TTY 1.2: - we are using this tty to issue commands
lua -i app_test.lua
Node 2:
TTY 2.1:
lua controler.lua [-s] --name="Node_2"
TTY 2.2:
lua -i app_test.lua
> A:Ct([[ Operations.ConnectToOtherNode("Node_1_ip") ]])
> S = A:createSocket("Node_1_1")
> S:send("test data")
To look at results type in TTY 1.2
> A:getData()If you can't or are not willing to open two TTYs at remote node, you can use backdoored initialize:
TTY 2.3 (instead of 1.2)
lua -i app.lua
> A = App:new()
> A:initialize("Node_1_ip")
> A:getData()
This will cause App A_1 to run on Node 2 physically, but on Node 1 in terms of Contrlua cloud.

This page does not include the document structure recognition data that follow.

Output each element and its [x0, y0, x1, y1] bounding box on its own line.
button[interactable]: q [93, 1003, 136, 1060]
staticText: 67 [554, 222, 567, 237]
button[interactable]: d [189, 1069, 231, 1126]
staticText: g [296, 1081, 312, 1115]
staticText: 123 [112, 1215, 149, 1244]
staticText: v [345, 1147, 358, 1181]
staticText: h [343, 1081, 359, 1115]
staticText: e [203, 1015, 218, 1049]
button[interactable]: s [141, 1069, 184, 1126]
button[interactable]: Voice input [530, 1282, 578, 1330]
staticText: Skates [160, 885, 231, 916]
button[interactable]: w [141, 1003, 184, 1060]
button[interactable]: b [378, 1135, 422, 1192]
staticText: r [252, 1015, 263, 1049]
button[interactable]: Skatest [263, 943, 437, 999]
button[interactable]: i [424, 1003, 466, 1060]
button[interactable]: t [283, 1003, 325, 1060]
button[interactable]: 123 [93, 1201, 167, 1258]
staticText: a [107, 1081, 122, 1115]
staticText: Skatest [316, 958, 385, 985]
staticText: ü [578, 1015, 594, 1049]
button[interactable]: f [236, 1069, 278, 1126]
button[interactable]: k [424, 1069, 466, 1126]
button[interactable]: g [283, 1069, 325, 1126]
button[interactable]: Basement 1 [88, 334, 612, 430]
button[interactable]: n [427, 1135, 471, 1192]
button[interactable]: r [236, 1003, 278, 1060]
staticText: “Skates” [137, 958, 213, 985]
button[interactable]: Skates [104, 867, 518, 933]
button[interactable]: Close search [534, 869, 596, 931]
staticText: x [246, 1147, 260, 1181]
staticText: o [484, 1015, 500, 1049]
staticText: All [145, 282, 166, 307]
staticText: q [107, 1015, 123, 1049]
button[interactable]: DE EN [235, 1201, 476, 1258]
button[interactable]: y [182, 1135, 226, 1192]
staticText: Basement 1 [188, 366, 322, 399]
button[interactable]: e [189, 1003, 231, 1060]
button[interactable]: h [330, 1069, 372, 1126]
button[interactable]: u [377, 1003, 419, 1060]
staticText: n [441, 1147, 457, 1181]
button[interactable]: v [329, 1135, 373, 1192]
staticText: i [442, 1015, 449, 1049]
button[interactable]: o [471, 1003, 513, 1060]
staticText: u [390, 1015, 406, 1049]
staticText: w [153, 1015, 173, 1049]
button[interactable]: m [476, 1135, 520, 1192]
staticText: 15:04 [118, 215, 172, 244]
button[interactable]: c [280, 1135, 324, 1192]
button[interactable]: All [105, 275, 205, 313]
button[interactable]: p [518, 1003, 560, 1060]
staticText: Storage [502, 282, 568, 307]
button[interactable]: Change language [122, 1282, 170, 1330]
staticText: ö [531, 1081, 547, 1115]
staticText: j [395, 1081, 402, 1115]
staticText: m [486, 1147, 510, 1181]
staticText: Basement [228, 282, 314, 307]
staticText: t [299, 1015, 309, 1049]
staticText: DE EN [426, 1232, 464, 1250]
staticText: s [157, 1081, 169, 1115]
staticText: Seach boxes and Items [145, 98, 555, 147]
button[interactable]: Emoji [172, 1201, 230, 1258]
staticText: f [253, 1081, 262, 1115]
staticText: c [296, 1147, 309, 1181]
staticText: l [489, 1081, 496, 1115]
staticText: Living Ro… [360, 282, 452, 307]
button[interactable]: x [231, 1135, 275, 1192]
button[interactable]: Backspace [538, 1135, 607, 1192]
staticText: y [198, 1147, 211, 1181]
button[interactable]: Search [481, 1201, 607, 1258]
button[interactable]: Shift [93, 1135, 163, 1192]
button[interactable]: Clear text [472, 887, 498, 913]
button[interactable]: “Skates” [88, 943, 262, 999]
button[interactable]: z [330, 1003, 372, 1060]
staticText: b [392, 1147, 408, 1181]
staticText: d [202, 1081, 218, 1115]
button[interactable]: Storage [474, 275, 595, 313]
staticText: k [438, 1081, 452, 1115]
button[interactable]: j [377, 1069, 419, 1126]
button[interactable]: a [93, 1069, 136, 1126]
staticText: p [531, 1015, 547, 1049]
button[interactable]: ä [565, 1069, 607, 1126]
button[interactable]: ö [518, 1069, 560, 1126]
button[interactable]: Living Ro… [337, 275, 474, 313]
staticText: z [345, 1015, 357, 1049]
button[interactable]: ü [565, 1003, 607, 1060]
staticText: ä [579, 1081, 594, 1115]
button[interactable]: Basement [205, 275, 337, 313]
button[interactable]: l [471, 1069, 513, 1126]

#Scenario 2 It shows "hot" application movement thorough the grid. With some modifications, it's also possible to achieve "snapshots" functionality.
Node 1:
TTY 1.1:
lua controller.lua -s --name="Node_1"
TTY 1.2:
lua -i app_test.lua
> A:Ct[[ Operations.RunApp("snake", "SNAKE_APP_ID") ]]
Node 2:
TTY 2.1
lua controller.lua [-s] --name="Node_2" --connect="node_1_ip"
TTY 2.2
lua snake/snake-client.lua
After a while, a window with running snake should appear To move app, type (or even better, copy):
TTY 1.2:
> A:Ct[[ Operations.MoveApp("SNAKE_APP_ID", "Node_2") ]]
If everything works as planned, you shouldn't be able to see any erratic snake behavior; in fact, it will keep running, confirming the app movement is pretty much in real-time.
If you aren't convinced, feel free to kill all of the processes on node 1.